*** Opening Record extracts ***

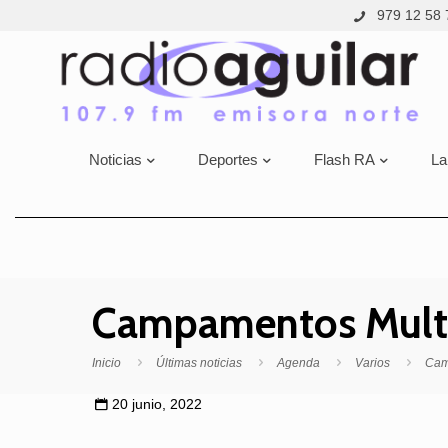
979 12 58 
Noticias
Deportes
Flash RA
La
Campamentos Multi
Inicio
Últimas noticias
Agenda
Varios
Cam
20 junio, 2022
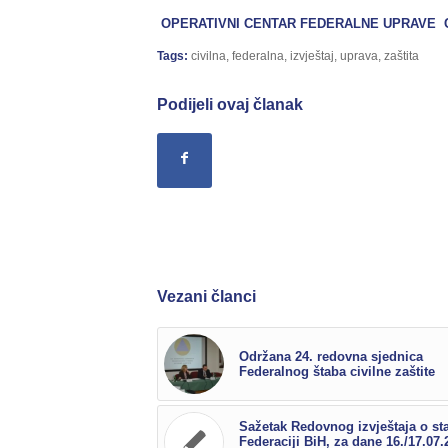
OPERATIVNI CENTAR FEDERALNE UPRAVE C
Tags:
civilna
,
federalna
,
izvještaj
,
uprava
,
zaštita
Podijeli ovaj članak
Vezani članci
Održana 24. redovna sjednica
Federalnog štaba civilne zaštite
Sažetak Redovnog izvještaja o st
Federaciji BiH, za dane 16./17.07.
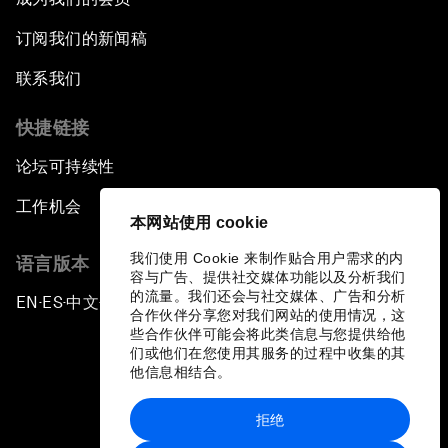
订阅我们的新闻稿
联系我们
快捷链接
论坛可持续性
工作机会
本网站使用 cookie
我们使用 Cookie 来制作贴合用户需求的内
语言版本
容与广告、提供社交媒体功能以及分析我们
的流量。我们还会与社交媒体、广告和分析
EN
ES
中文
日本語
▪
▪
▪
合作伙伴分享您对我们网站的使用情况，这
些合作伙伴可能会将此类信息与您提供给他
们或他们在您使用其服务的过程中收集的其
他信息相结合。
拒绝
隐私政策和服务条款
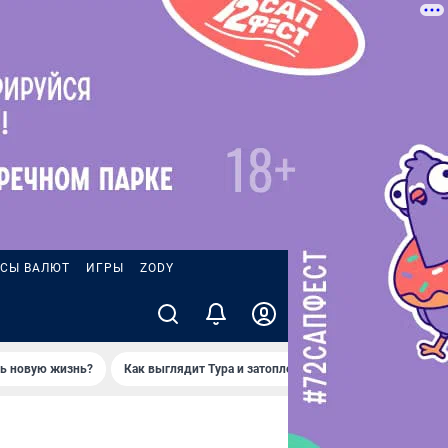
СЫ ВАЛЮТ
ИГРЫ
ZODY
ть новую жизнь?
Как выглядит Тура и затопленные берега — вид с реки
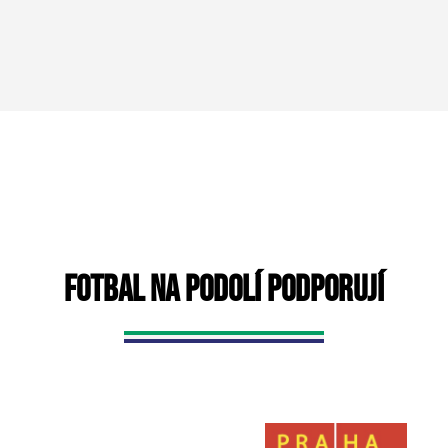
FOTBAL NA PODOLÍ PODPORUJÍ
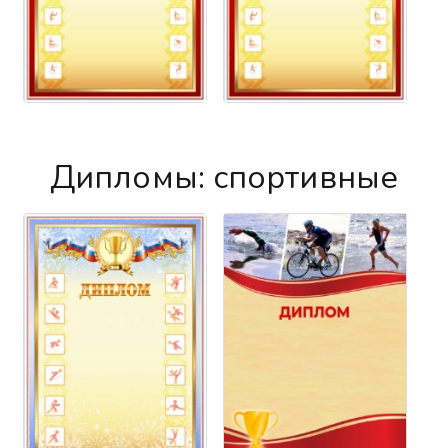
Дипломы: спортивные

*** Closing Record extracts ***

▸ Problem description: Transcribe every line of the records exactly. Pictures do not belong in the copy.

▸ Answer section:
979 12 58 
Noticias
Deportes
Flash RA
La
Campamentos Multi
Inicio
Últimas noticias
Agenda
Varios
Cam
20 junio, 2022
OPERATIVNI CENTAR FEDERALNE UPRAVE C
Tags:
civilna
,
federalna
,
izvještaj
,
uprava
,
zaštita
Podijeli ovaj članak
Vezani članci
Održana 24. redovna sjednica
Federalnog štaba civilne zaštite
Sažetak Redovnog izvještaja o st
Federaciji BiH, za dane 16./17.07.
订阅我们的新闻稿
联系我们
快捷链接
论坛可持续性
工作机会
本网站使用 cookie
我们使用 Cookie 来制作贴合用户需求的内
语言版本
容与广告、提供社交媒体功能以及分析我们
的流量。我们还会与社交媒体、广告和分析
EN
ES
中文
日本語
▪
▪
▪
合作伙伴分享您对我们网站的使用情况，这
些合作伙伴可能会将此类信息与您提供给他
们或他们在您使用其服务的过程中收集的其
他信息相结合。
拒绝
隐私政策和服务条款
СЫ ВАЛЮТ
ИГРЫ
ZODY
ть новую жизнь?
Как выглядит Тура и затопленные берега — вид с реки
FOTBAL NA PODOLÍ PODPORUJÍ
Дипломы: спортивные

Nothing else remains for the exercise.